De acordo com Irineu Idoeta, na última eleição para o CONFEA foi a união de engenheiros agrimensores, geógrafos e engenheiros cartógrafos que garantiu que a classe conseguisse representatividade. "Se estivéssemos sozinhos, não conseguiríamos nenhuma vaga, como nos unimos, hoje temos três representantes no CONFEA" afirmou Idoeta.

A formação de Câmaras Regionais também é uma amostra do que a colaboração entre os profissionais de diferentes áreas pode fazer por eles. "Não é em todo o país que existem engenheiros agrimensores ou cartógrafos. Mas sempre vai haver profissionais de uma das três áreas, já que geógrafos estão por todo o país. Se os três grupos se unirem, será sempre possível formar câmaras, aumentando a representatividade", lembrou Irineu.

Esta poderia inclusive ser uma arma para evitar que pessoas de áreas mais distantes acabem realizando os serviços que são atribuídos a engenheiros e geógrafos. Idoeta contou que recentemente para resolver um problema pediu que se contassem quantos profissionais têm entre suas atribuições serviços de topografia.

"São 17, no total", comentou Irineu, lembrando que em muitos casos isso quer dizer apenas que o profissional pode usar a topografia para solucionar um problema ligado à sua própria área. "Mas quando falta trabalho, o sujeito acaba fazendo de tudo",complementou.

Segundo Emerson Zanon Granemann, engenheiro cartógrafo e editor da revista infoGEO, "a questão é não estimular conflitos e sim tentar aproximar os profissionais, tornando os pontos em comum fatores de integração e fortalecimento".

"Os avanços tecnológicos têm criado muitas profissões e provocado a transformação de muitas outras.

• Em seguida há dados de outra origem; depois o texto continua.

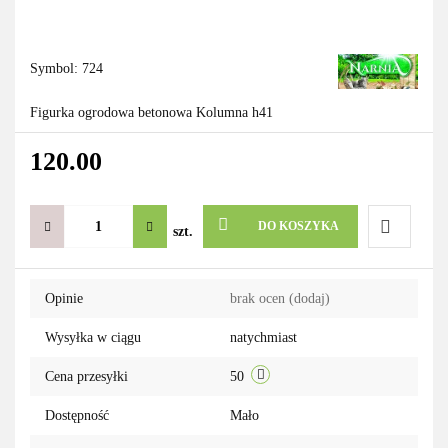
Symbol:
724
Figurka ogrodowa betonowa Kolumna h41
120.00
DO KOSZYKA
szt.
Do
Opinie
brak ocen
(dodaj)
przechowa
Wysyłka w ciągu
natychmiast
Cena przesyłki
50
Dostępność
Mało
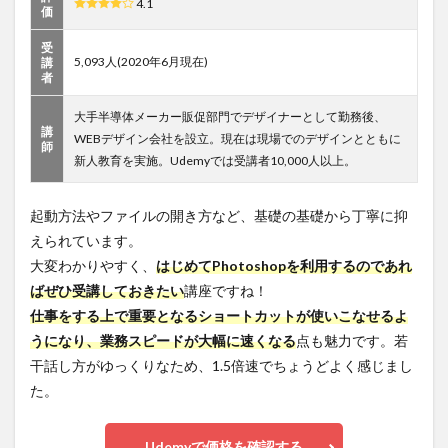
4.1
価
受
5,093人(2020年6月現在)
講
者
大手半導体メーカー販促部門でデザイナーとして勤務後、
講
WEBデザイン会社を設立。現在は現場でのデザインとともに
師
新人教育を実施。Udemyでは受講者10,000人以上。
起動方法やファイルの開き方など、基礎の基礎から丁寧に抑
えられています。
大変わかりやすく、
はじめてPhotoshopを利用するのであれ
ばぜひ受講しておきたい
講座ですね！
仕事をする上で重要となるショートカットが使いこなせるよ
うになり、業務スピードが大幅に速くなる
点も魅力です。若
干話し方がゆっくりなため、1.5倍速でちょうどよく感じまし
た。
Udemyで価格を確認する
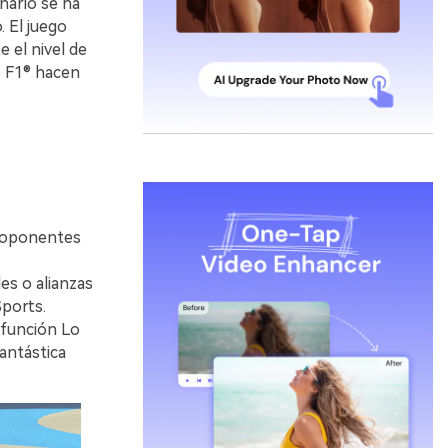
enario se ha
. El juego
el nivel de
e F1® hacen
s oponentes
es o alianzas
Sports.
función Lo
antástica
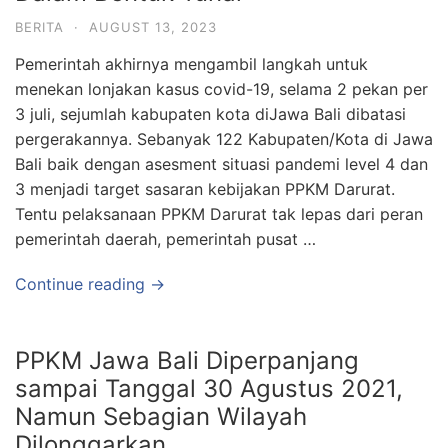
BERITA
·
AUGUST 13, 2023
Pemerintah akhirnya mengambil langkah untuk
menekan lonjakan kasus covid-19, selama 2 pekan per
3 juli, sejumlah kabupaten kota diJawa Bali dibatasi
pergerakannya. Sebanyak 122 Kabupaten/Kota di Jawa
Bali baik dengan asesment situasi pandemi level 4 dan
3 menjadi target sasaran kebijakan PPKM Darurat.
Tentu pelaksanaan PPKM Darurat tak lepas dari peran
pemerintah daerah, pemerintah pusat …
Continue reading →
PPKM Jawa Bali Diperpanjang
sampai Tanggal 30 Agustus 2021,
Namun Sebagian Wilayah
Dilonggarkan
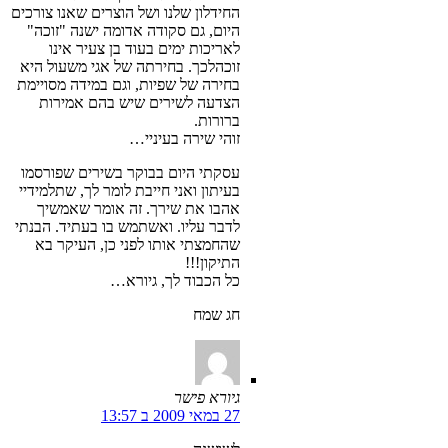
החידלון שלנו ושל הוצרים שאנו צורכים
היום, גם סקודה אדומה ישנה "זוכה"
לאריכות ימים בעוד בן צעיר אינו
זוכהלכך. בחירתה של אגי משעול היא
בחירה של שפיות, וגם במידה מסויימת
הצדעה לשירים שיש בהם אמירות
ברורות.
זוהי שירה בעיניי…
עסקתי היום בבוקר בשירים שפורסמו
בעיתון ואני חייבת לומר לך, שתלמידיי
אהבו את שירך. זה אומר שאמשיך
לדבר עליו. ואשתמש בו בעתיד. הבנתי
שהחמצתי אותו לפני כן, העיקר בא
התיקון!!!
כל הכבוד לך, גיורא…
חג שמח
גיורא פישר
27 במאי 2009 ב 13:57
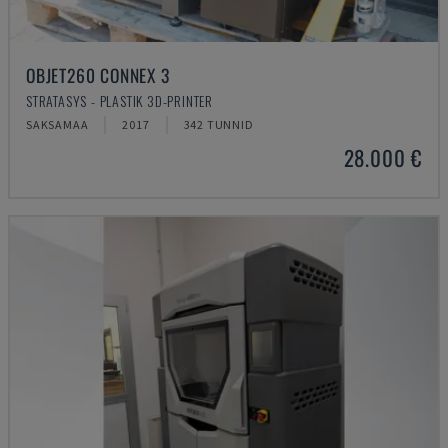
OBJET260 CONNEX 3
STRATASYS - PLASTIK 3D-PRINTER
SAKSAMAA
2017
342 TUNNID
28.000 €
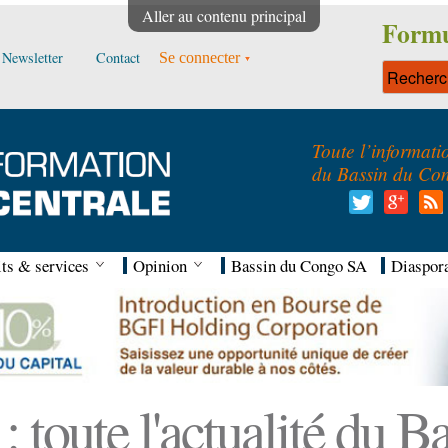
Aller au contenu principal
Formu
Newsletter
Contact
Se connecter
Toute l’informati
du Bassin du Co
ts & services
Opinion
Bassin du Congo SA
Diaspor
 toute l'actualité du 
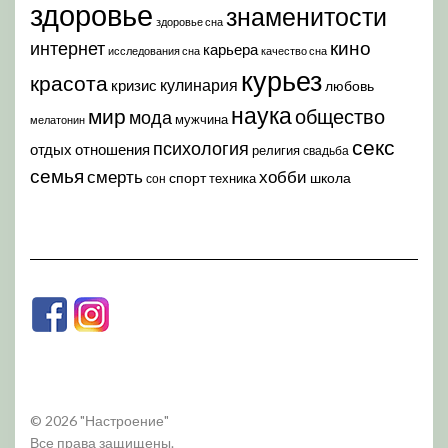
здоровье
знаменитости
здоровье сна
кино
интернет
карьера
исследования сна
качество сна
курьез
красота
кулинария
кризис
любовь
наука
мир
общество
мода
мужчина
мелатонин
секс
психология
отдых
отношения
религия
свадьба
семья
хобби
смерть
спорт
школа
техника
сон
© 2026 "Настроение"
Все права защищены.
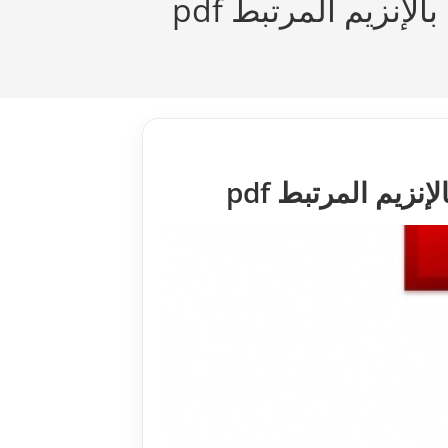
لإنزيم المرتبط pdf
نزيم المرتبط pdf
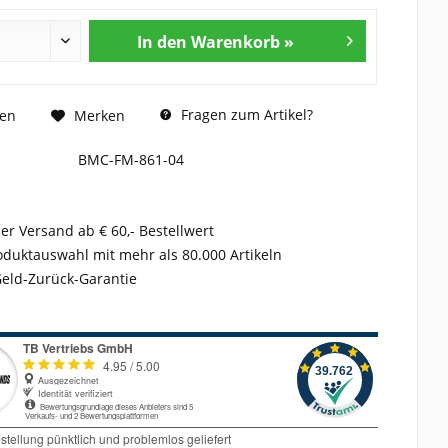
In den Warenkorb »
Fragen zum Artikel?
hen
Merken
BMC-FM-861-04
er Versand ab € 60,- Bestellwert
duktauswahl mit mehr als 80.000 Artikeln
Geld-Zurück-Garantie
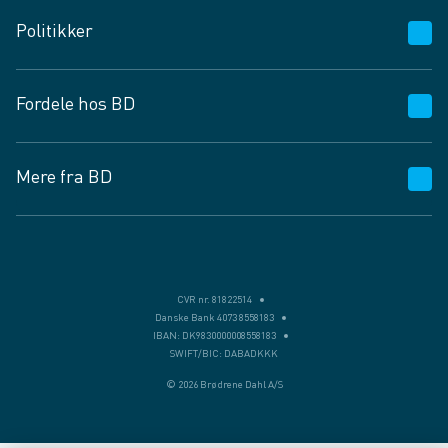
Kundeservice
Politikker
Vagttelefon 30 10 89 89
Spørgsmål og svar
Salgs- og leveringsbetingelser
Fordele hos BD
Job og karriere
Privatlivspolitik
Fødevarekontrolrapport
Cookies
24/7
Mere fra BD
Vilkår og betingelser
BD app
BD.dk services
Mit BD
Levering
BD+
Månedens tilbud
Bæredygtighed
CVR nr. 81822514
Danske Bank 4073 8558183
Egne varemærker
IBAN: DK9830000008558183
SWIFT/BIC: DABADKKK
Presse
© 2026 Brødrene Dahl A/S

Os constantes ajustes de currículos de cartógrafos, agrimensores e geógrafos, necessários para atender o mercado, fará com que estas profissões fiquem cada vez mais próximas de uma possível futura união, mas mantendo ao final do curso opções para escolha pelas áreas de levantamentos, organização e processamento de dados geográficos", completa Emerson.